Output the entries below exactly, from the first line to the line holding "wichtiger Gewährsmann für", both included.

[[ RECORDS FOR PROCESSING, beginning ]]

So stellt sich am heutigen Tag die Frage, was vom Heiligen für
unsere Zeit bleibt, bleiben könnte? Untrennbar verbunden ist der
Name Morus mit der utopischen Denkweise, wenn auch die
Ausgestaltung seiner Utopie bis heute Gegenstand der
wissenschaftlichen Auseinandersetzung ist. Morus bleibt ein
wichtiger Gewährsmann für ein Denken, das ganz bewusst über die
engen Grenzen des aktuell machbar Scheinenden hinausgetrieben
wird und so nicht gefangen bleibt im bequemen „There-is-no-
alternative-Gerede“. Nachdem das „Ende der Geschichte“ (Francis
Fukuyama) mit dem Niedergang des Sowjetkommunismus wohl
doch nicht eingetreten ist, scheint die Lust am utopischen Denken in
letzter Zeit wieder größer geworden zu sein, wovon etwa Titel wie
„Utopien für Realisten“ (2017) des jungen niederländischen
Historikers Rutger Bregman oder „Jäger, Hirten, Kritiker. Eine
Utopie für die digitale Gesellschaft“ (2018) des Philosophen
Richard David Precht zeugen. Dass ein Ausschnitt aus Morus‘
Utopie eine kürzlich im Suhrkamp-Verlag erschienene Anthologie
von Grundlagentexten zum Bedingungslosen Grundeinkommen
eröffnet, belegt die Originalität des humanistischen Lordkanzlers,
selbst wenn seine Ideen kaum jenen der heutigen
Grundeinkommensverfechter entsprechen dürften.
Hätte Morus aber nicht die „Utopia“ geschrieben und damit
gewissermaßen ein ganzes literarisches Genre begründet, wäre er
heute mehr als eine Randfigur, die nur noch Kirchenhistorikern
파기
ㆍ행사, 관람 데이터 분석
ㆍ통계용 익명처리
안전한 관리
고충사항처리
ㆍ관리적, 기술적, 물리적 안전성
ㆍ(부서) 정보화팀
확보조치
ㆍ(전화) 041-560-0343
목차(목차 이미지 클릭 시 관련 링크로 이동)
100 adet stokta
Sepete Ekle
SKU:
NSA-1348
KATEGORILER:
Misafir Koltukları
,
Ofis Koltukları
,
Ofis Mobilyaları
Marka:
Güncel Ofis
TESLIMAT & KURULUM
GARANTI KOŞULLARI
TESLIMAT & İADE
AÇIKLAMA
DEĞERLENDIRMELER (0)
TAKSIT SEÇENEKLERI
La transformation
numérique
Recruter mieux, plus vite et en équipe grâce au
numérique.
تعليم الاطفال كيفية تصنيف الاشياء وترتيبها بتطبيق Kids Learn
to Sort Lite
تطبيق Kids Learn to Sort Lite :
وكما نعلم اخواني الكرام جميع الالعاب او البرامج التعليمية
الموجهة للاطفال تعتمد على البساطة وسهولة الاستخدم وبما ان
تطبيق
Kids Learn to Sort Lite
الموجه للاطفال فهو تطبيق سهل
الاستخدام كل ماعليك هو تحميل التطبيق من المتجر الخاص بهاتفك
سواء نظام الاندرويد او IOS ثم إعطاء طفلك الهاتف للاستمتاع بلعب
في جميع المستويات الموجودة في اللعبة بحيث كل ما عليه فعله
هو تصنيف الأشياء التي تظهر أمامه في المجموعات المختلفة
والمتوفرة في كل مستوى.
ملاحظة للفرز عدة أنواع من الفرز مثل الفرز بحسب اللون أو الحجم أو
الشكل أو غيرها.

[[ RECORDS FOR PROCESSING, end ]]

▸ ANSWER FOR THIS EXERCISE:
So stellt sich am heutigen Tag die Frage, was vom Heiligen für
unsere Zeit bleibt, bleiben könnte? Untrennbar verbunden ist der
Name Morus mit der utopischen Denkweise, wenn auch die
Ausgestaltung seiner Utopie bis heute Gegenstand der
wissenschaftlichen Auseinandersetzung ist. Morus bleibt ein
wichtiger Gewährsmann für ein Denken, das ganz bewusst über die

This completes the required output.